Publication Date: 20260512
Application Date: 20260123

Claims (10)

1. A diagnosis and treatment decision reasoning method integrating LLM and knowledge graph is characterized by comprising the following steps: s1, extracting a plurality of standard entities at least comprising symptom entities and case entities from brain disease cases by adopting a language model; s2, searching a plurality of suspected diseases and candidate diseases corresponding to the knowledge patterns by taking the symptom entity and the case entity as retrieval knowledge patterns respectively to form a corresponding suspected disease set and a corresponding candidate disease set; defining candidate diseases with the disease similarity greater than or equal to a similarity threshold value in the candidate disease set, and constructing a plurality of potential diseases together into a potential disease set by using all the suspected diseases in the suspected disease set as potential diseases; S3, setting each potential disease in the potential disease set as an initial node in sequence, and constructing a directed associated subgraph comprising potential diseases, checking means and identification features by means of a knowledge graph; And S4, calling out each potential disease in each directed associated subgraph and a plurality of inspection means corresponding to each potential disease, defining each inspection means as an evaluation means in turn, carrying out targeted analysis on the evaluation means, screening the evaluation means with effective discrimination capability to construct an evaluation means set, and analyzing the priority of each evaluation means in the evaluation means set.

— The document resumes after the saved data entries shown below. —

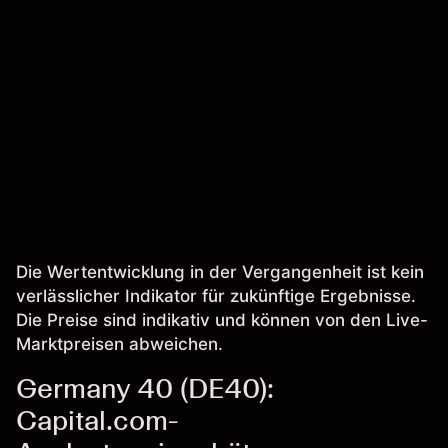
Die Wertentwicklung in der Vergangenheit ist kein
verlässlicher Indikator für zukünftige Ergebnisse.
Die Preise sind indikativ und können von den Live-
Marktpreisen abweichen.
Germany 40 (DE40):
Capital.com-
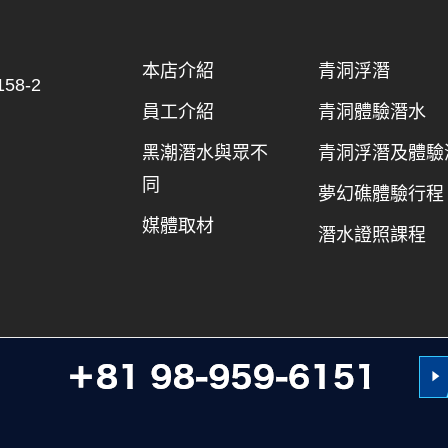
本店介紹
青洞浮潛
8-2
員工介紹
青洞體驗潛水
黑潮潛水與眾不
青洞浮潛及體驗
同
夢幻礁體驗行程
媒體取材
潛水證照課程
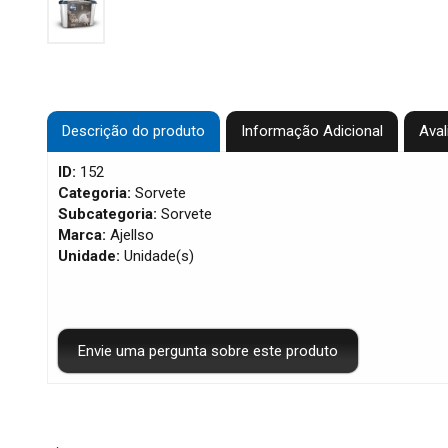
Descrição do produto
Informação Adicional
Aval
ID:
152
Categoria:
Sorvete
Subcategoria:
Sorvete
Marca:
Ajellso
Unidade:
Unidade(s)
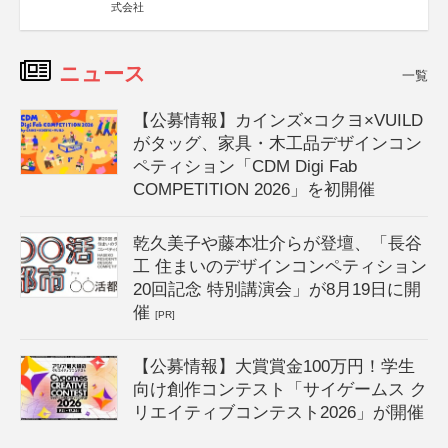
式会社
ニュース
一覧
【公募情報】カインズ×コクヨ×VUILD
がタッグ、家具・木工品デザインコン
ペティション「CDM Digi Fab
COMPETITION 2026」を初開催
乾久美子や藤本壮介らが登壇、「長谷
工 住まいのデザインコンペティション
20回記念 特別講演会」が8月19日に開
催
[PR]
【公募情報】大賞賞金100万円！学生
向け創作コンテスト「サイゲームス ク
リエイティブコンテスト2026」が開催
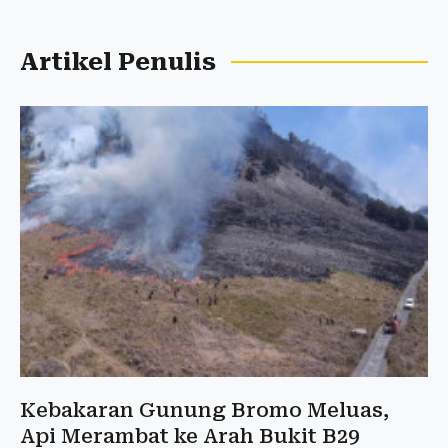
Artikel Penulis
Kebakaran Gunung Bromo Meluas,
Api Merambat ke Arah Bukit B29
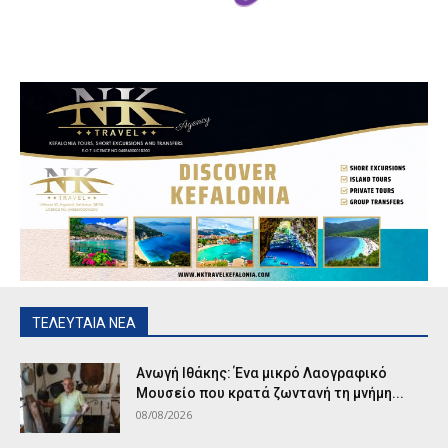
ΤΕΛΕΥΤΑΙΑ ΝΕΑ
Ανωγή Ιθάκης: Ένα μικρό Λαογραφικό
Μουσείο που κρατά ζωντανή τη μνήμη...
08/08/2026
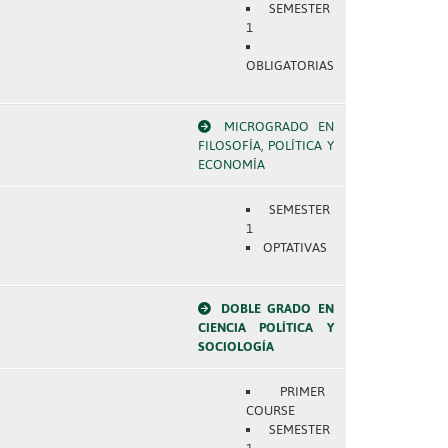
SEMESTER
1
OBLIGATORIAS
MICROGRADO EN
FILOSOFÍA, POLÍTICA Y
ECONOMÍA
SEMESTER
1
OPTATIVAS
DOBLE GRADO EN
CIENCIA POLÍTICA Y
SOCIOLOGÍA
PRIMER
COURSE
SEMESTER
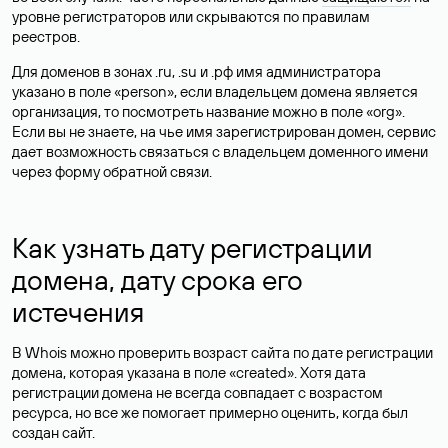
уровне регистраторов или скрываются по правилам
реестров.
Для доменов в зонах .ru, .su и .рф имя администратора
указано в поле «person», если владельцем домена является
организация, то посмотреть название можно в поле «org».
Если вы не знаете, на чье имя зарегистрирован домен, сервис
дает возможность связаться с владельцем доменного имени
через форму обратной связи.
Как узнать дату регистрации
домена, дату срока его
истечения
В Whois можно проверить возраст сайта по дате регистрации
домена, которая указана в поле «created». Хотя дата
регистрации домена не всегда совпадает с возрастом
ресурса, но все же помогает примерно оценить, когда был
создан сайт.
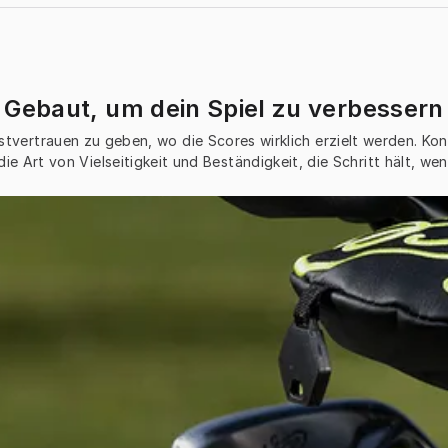
Gebaut, um dein Spiel zu verbessern
ertrauen zu geben, wo die Scores wirklich erzielt werden. Konzi
die Art von Vielseitigkeit und Beständigkeit, die Schritt hält, we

2. The diagnosis and treatment decision reasoning method for fusing the LLM and the knowledge graph according to claim 1, wherein the step S1 extracts a plurality of standard entities including at least symptomatic entities and case entities, and the specific working steps are as follows: preprocessing unstructured text, wherein the preprocessing at least comprises word segmentation, stop word removal and medical term word segmentation correction, so as to obtain a text sequence; step two, using the text sequence obtained after pretreatment as input, positioning fragments belonging to medical entities in the text sequence, and outputting an original entity set comprising a plurality of original entities; step three, matching the original entity in the original entity set with the standard entity in the standardized medical term library, wherein the mapped and matched original entity is the standard entity conforming to the medical specification.
3. The diagnosis and treatment decision reasoning method for fusing LLM and the knowledge graph according to claim 2, wherein the step S2 is characterized in that for a plurality of entities in the step S1, a potential disease set is constructed by screening potential diseases related to brain diseases, specifically, the symptom entity in the step S1 is received, the symptom entity is adopted to search brain disease nodes directly related to the symptom entity in the knowledge graph, each brain disease node directly related to the symptom entity is defined as a suspected disease, and all the suspected diseases are jointly constructed as the suspected disease set; And step S2, after the suspected disease set is constructed, introducing the case entity in the step S1 to construct a candidate disease set, specifically, receiving the case entity in the step S1, searching brain disease nodes taking the case entity as risk factors in the knowledge graph by adopting the case entity again, defining each brain disease node obtained by searching the case entity as a candidate disease, and constructing the candidate disease set by all candidate diseases together.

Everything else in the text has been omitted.